If you insist on going with a unicode-range-based whitelist, then please keep in mind that you should still allow [a-zA-Z0-9], even though you're accepting only other locales. On the Chinese internet, people frequently type with English letters. For example, they may attempt to evade censorship by abbreviating characters (just text on wikipedia, but still NSFW). Many people also use pinyin and roman numerals.

You can also use Unicode ranges, but when you are using combined ideographs/language sets such as CJK (Chinese, Japanese, and Korean; I do believe \p{IsHan} is CJK) then, you will run into many validation issues.

If you want to exclude by language, you will have trouble with this concept when you're expecting Japanese input, but instead get Chinese input, or vice versa. The same concept applies with Korean against Chinese, or Japanese. You will need to find the appropriate unicode ranges, but note that some languages occasionally overlap: Chinese (Hanzi) and Japanese (Kanji) share some characters.

Because you're worried about accepted input, it sounds like you're looking for input sanitation. This is the wrong approach. You should not be "sanitizing" input that goes into a database. Whitelisting is fine (acceptable values, for example).

Sanitizing and Validating Input are two different things. What's the difference?

  1. Sanitizing input could look like this: stripApostrophesFromString(input);
  2. Input validation could look like this: if (input != null && input.Length == acceptableNumber && regexFormatIsValid(input) && isWithinAcceptableRanges(input)) { } else { }

For character-set validation, a variation of the listed regexes could suffice, but will not validate length, format, etc. If you're worried about SQL injection (and you should be), you should be using prepared statements with output sanitation.

Output sanitation is essentially converting bad characters, such as script tags, to their equivalent HTML entity. For example, < becomes &lt;, and > becomes &gt;.

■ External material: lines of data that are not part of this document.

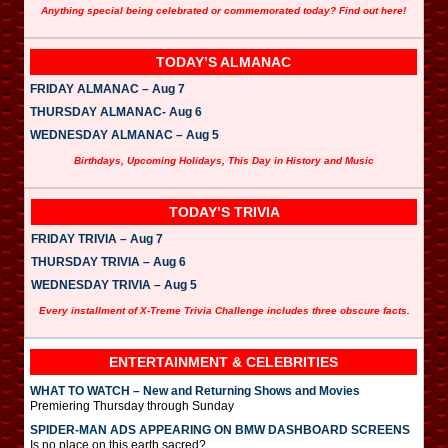
Anything special being celebrated or commemorated today? Find out here!
TODAY’S ALMANAC
FRIDAY ALMANAC – Aug 7
THURSDAY ALMANAC- Aug 6
WEDNESDAY ALMANAC – Aug 5
Birthdays, Upcoming Holidays, This Day in History and Music
TODAY’S TRIVIA
FRIDAY TRIVIA – Aug 7
THURSDAY TRIVIA – Aug 6
WEDNESDAY TRIVIA – Aug 5
Every installment of X-Treme Trivia Challenge includes three obscure facts.
ENTERTAINMENT & CELEBRITIES
WHAT TO WATCH – New and Returning Shows and Movies
Premiering Thursday through Sunday
SPIDER-MAN ADS APPEARING ON BMW DASHBOARD SCREENS
Is no place on this earth sacred?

Our answer is that for a truly international application, on general input such as people's names, you should accept everything and encode it at display time. Admittedly that (to some extent) passes the problem down to the guy writing the Encode algorithm.

However, if you have an input that is a specific thing, such as a vehicle number plate, or a business identification code, then you should validate it against those rules, regardless of being an international application. Again, a further caveat is that those rules might still be difficult to define, for example number plates symbols would vary with country.

(Edit) Why I prefer encoding over validation:

At the time of validation, that data could go potentially anywhere: a CSV text file, an SQL query, a web page, a config setting. You don't know, and cannot know, what the risky characters are.

At the time of encoding, by definition you know where the data is going, so you can then definitively encode the risky characters.